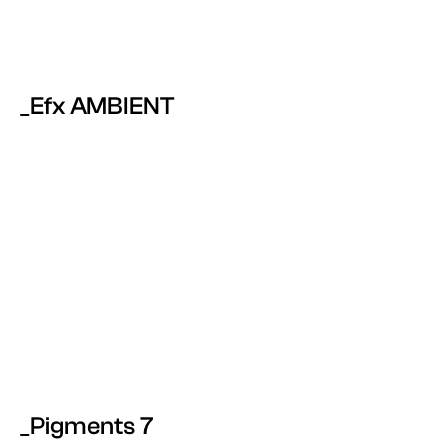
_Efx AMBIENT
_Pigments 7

...

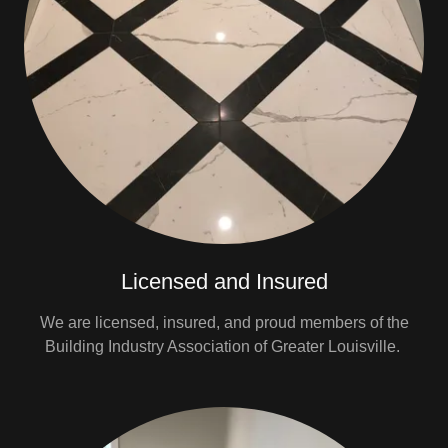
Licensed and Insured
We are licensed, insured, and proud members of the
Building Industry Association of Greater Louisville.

What to do:
Copy out only the lines above from the one with "Licensed and Insured" to the one with "Building Industry Association", inclusive, exactly as they stand.

Task response:
Licensed and Insured
We are licensed, insured, and proud members of the
Building Industry Association of Greater Louisville.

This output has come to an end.